Como era a minha vida em Londrina, a cidade onde nasci, embora more em São Paulo há 35 anos?  Era assim: Tinha uma mesa com cadeiras em volta.  Sabe o que a gente fazia nesta mesa? Se eu contar, você, que é mais jovem, não vai acreditar: a gente almoçava reunidos. Não sei se vocês sabem o que isso.  Aliás, almoçava e jantava. Pais e filhos se encontravam, filhos tomavam broncas, davam risadas, ouviam histórias de família… Os pais eram autoritários, mas a gente convivia. Aprendi a não pegar bife com a mão, nem batata frita. Aprendi a não pegar o último pedaço e assim por diante.

Na parede da casa, minha mãe tinha um guarda-louça, aqui em São Paulo chamamos de cristaleira. Ali ela guardava tudo o que tinha ganhado no casamento para usar num dia especial que nunca chegou. Com o tempo ela foi distribuindo as peças entre os filhos, netos e parentes. A minha família, de formação católica, tinha um altarzinho com a imagem de Nossa Senhora. Também havia uma poltrona de balanço do meu pai.
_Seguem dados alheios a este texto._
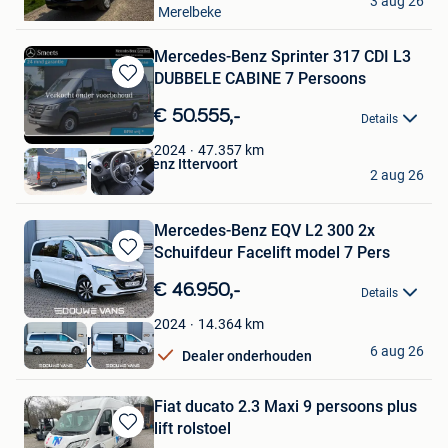
3 aug 26
Zwijnaarde+Deel Van Merelbeke
Mercedes-Benz Sprinter 317 CDI L3
DUBBELE CABINE 7 Persoons
Bewaren
in
€ 50.555,-
Details
Mijn
Favorieten
47.357
km
2024
Smeets Mercedes-Benz Ittervoort
2 aug 26
Ittervoort
Mercedes-Benz EQV L2 300 2x
Schuifdeur Facelift model 7 Pers
Bewaren
in
€ 46.950,-
Details
Mijn
Favorieten
14.364
km
2024
Douwe Vans B.V.
6 aug 26
Dealer onderhouden
SPAUBEEK
Fiat ducato 2.3 Maxi 9 persoons plus
lift rolstoel
Bewaren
Se eu contar que a noite a gente se reunia para conversar, você não vai acreditar

Se eu contar uma coisa você não vai acreditar. As poltronas ficavam de frente uma com as outras. Sério. Sabem por quê? A finalidade é que as pessoas se vissem. Aliás, sabem o que a gente fazia à noite? Se eu contar você não acredita. A gente conversava. O vizinho era bem vindo. O outro ser humano era vem vindo. Quando o outro humano chegava, a gente se alegrava porque o outro ser humano era a possibilidade de uma vida. As crianças se animavam quando o outro humano chegava porque ele contava histórias; trazia novidades.
Hoje, parentes e outro humano é um transtorno. Aliás, se diz assim: “quero ir pra casa hoje à noite e quando lá chegar não quero ver ninguém, falar com ninguém”. Muita gente diz mais: “Eu estou aqui  com vocês durante dez, doze anos,  trabalhando, convivendo, mas vocês vão ver uma coisa: se eu ganhar sozinho na Mega Sena acumulada, se eu ganhar sozinho 20 milhões na Mega Sena acumulada, eu sumo, nunca mais vocês vão me ver”. Essa expressão é uma expressão que vai sendo ouvida. Tem gente da época do blecaute que aconteceu no país,  que quem  se lembra de quando a luz era desligada a família entrava em pânico. Não sabia o que fazer à noite. Toda a relação familiar era intermediada pela eletricidade.
Os filhos diziam assim: “Mamãe, não tem luz, o que vamos fazer? “Ah, vão dormir”. E aí, lá iam cinco, seis humanos com suas histórias, desejo, projetos, sonhos. Cada um com a possibilidade de cantar um para o ouro, fazer uma poesia, contar uma história, dar risadas e… depois iam dormir.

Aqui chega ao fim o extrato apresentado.